1 Whitehall Place
London SW1A
UK
Elisa Segrave and Virginia Nicholson in discussion, chaired by Anne Sebba
During the two word wars, women of all classes worked who had never worked before entered the workforce for the first time, in many cases doing jobs hitherto done only by men. Young women who had been in domestic service left it, never to return, to do jobs in munitions factories, shops, as car mechanics, land girls, as drivers and also, in ENSA, entertaining the troops.

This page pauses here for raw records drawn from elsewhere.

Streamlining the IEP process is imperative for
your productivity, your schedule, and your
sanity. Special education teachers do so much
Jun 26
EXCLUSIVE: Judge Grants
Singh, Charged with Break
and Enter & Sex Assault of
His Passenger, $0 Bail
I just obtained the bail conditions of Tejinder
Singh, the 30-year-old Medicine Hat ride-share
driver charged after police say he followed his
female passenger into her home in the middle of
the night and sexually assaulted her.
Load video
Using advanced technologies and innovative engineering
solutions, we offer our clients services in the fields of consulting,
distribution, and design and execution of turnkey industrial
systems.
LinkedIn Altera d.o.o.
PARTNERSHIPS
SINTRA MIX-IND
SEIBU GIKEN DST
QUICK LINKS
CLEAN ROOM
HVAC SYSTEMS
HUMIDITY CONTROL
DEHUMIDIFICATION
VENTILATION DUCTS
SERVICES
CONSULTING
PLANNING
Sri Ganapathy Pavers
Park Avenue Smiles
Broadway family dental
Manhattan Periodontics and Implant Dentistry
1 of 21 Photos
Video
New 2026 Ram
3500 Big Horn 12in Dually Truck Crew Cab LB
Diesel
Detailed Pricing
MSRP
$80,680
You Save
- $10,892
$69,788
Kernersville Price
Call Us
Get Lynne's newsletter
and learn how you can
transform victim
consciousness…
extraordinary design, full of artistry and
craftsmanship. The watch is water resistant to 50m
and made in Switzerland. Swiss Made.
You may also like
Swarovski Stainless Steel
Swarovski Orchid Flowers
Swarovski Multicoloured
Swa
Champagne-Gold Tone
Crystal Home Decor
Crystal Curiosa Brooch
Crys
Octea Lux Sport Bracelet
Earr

As a social historian, Virginia Nicholson has explored the impact of both wars on women’s lives. The slaughter of the First World War left a generation of two million ‘surplus women’ who had to reinvent themselves, economically and emotionally. The Second World War demonstrated that women of all ages – in the services and on the Home Front – were cleverer, more broad-minded and more complex that even they themselves had guessed.
Elisa Segrave focuses on her mother Anne’s war diaries, in which she found a very different person from the needy and helpless one she had known: a competent and responsible woman of whom she could be proud, who had worked in intelligence and at Bletchley Park. After she was demobbed in 1945, however, she never worked again – something that her diaries make clear she regretted.
The authors will discuss writing about women and war, and how being in two world wars radically affected women’s lives, often changing them irrevocably. The discussion will be chaired by Anne Sebba.